12.04.2020 08:30 |

Tourismusobmann Hackl:

„Wir werden nach dem Fall wieder aufstehen!“

Das Virus habe die gesamte Branche in die Knie gezwungen, sagt Josef Hackl, Obmann der Sparte Tourismus in der Wirtschaftskammer Tirol. Die aktuelle Sündenbock-Rolle weist er im „Krone“-Gespräch zurück.

Zwangspause herrscht derzeit auch für den enorm wichtigen Wirtschaftszweig Tourismus. „Das Coronavirus ist wie ein Tsunami über uns hereingebrochen und dementsprechend ist auch die gesamte Tourismuswirtschaft im Land mitten in der Hochsaison abrupt und brutal zum Stillstand gekommen“, sagt Josef Hackl, Obmann der Sparte Tourismus in der Wirtschaftskammer Tirol.

Für die Betriebe, Mitarbeiter und natürlich auch für die Gäste aus dem In- und Ausland ist der „Shutdown“ völlig unerwartet gekommen.

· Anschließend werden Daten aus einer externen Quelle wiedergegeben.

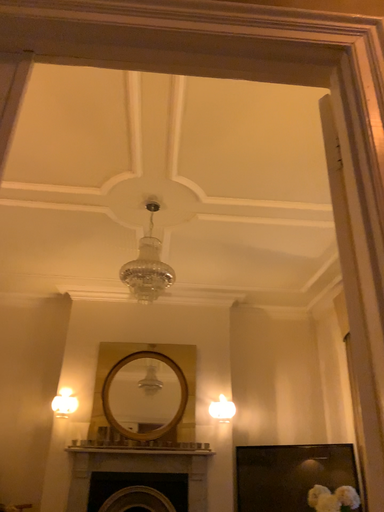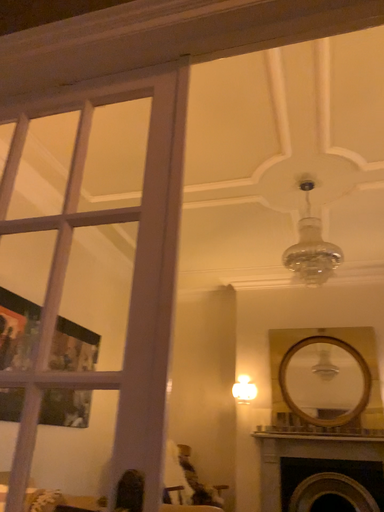 Question: How did the camera likely rotate when shooting the video?

Choices:
 (A) rotated right
 (B) rotated left

Answer: (B) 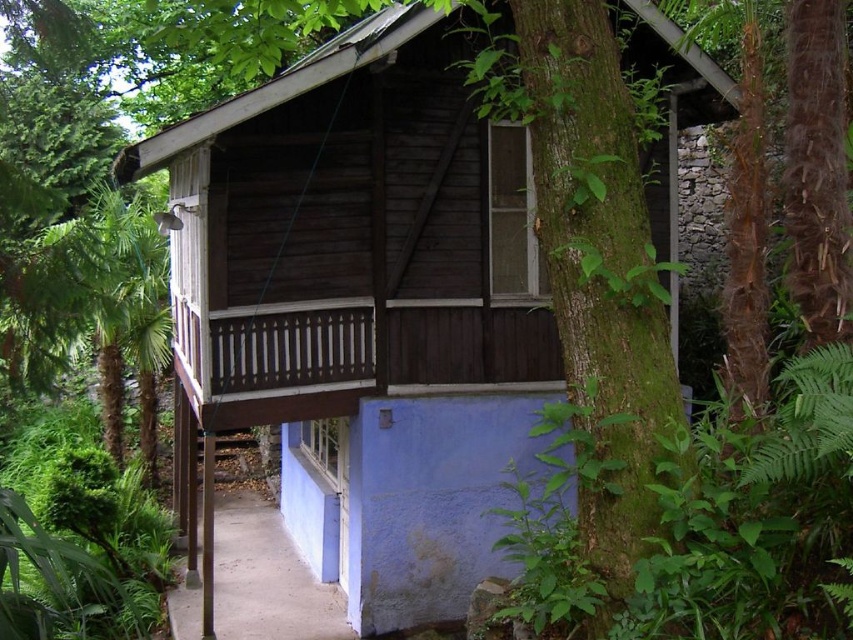 Question: Which is farther from the wooden cabin at center?

Choices:
 (A) brown concrete path at lower center
 (B) green leafy tree at left

Answer: (A)

Question: Is wooden cabin at center wider than green leafy tree at left?

Choices:
 (A) no
 (B) yes

Answer: (A)

Question: Is wooden cabin at center wider than brown concrete path at lower center?

Choices:
 (A) yes
 (B) no

Answer: (A)

Question: Estimate the real-world distances between objects in this image. Which object is farther from the green leafy tree at left?

Choices:
 (A) wooden cabin at center
 (B) brown concrete path at lower center

Answer: (B)

Question: Based on their relative distances, which object is nearer to the wooden cabin at center?

Choices:
 (A) brown concrete path at lower center
 (B) green leafy tree at left

Answer: (B)

Question: Is the position of wooden cabin at center more distant than that of green leafy tree at left?

Choices:
 (A) yes
 (B) no

Answer: (A) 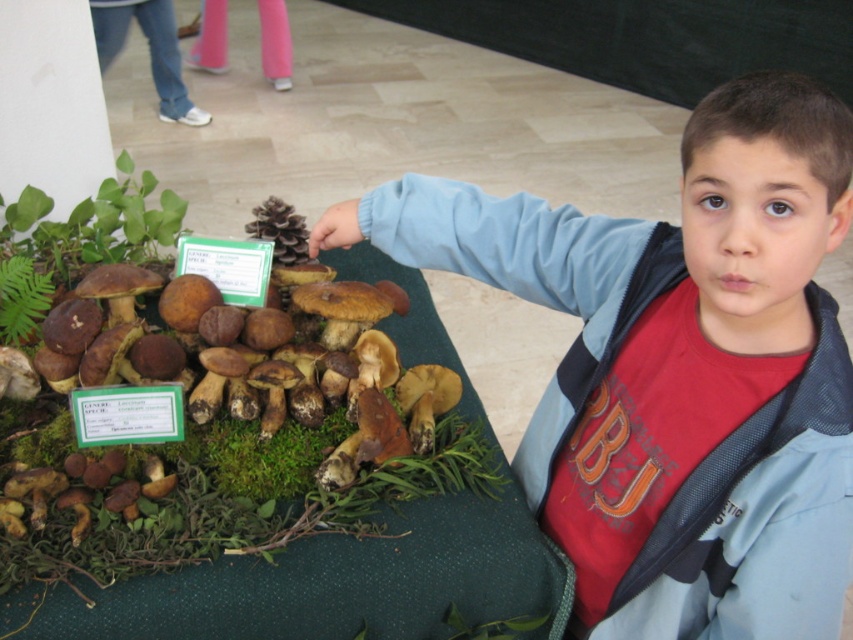 You are standing at the position of the boy in the image. There is a point marked at coordinates (264,454). What is located at that point?

At point (264,454) lies green moss at center.

You are a botanist examining the mushrooms on the green tablecloth. You need to locate the green moss at center. Where exactly is it positioned?

The green moss at center is positioned at coordinate point (264,454).

Based on the photo, you are standing in front of the display of mushrooms and want to place a new decorative item at the exact center of the display. The display is a rectangle with its top left corner at point A and bottom right corner at point B. Given that the green leafy plant at upper left is located at point C, can you determine if point C is inside the display area?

„Sind sicher nicht der Sündenbock der Nation“
Den Tourismus für diese Pandemie als Sündenbock hinzustellen sei aber unseriös und populistisch! „Absolut niemand hat bei uns in Österreich noch Anfang März an diese katastrophale Auswirkung geglaubt und tatsächlich hat auch jeder diese Gefahr unterschätzt. Jeder, damit meine ich absolut jeden - ob in der Politik, der Bevölkerung und auch bei den Unternehmern - hat die Gefahr unterschätzt, obwohl Italien schon massiv betroffen war“, sagt Hackl.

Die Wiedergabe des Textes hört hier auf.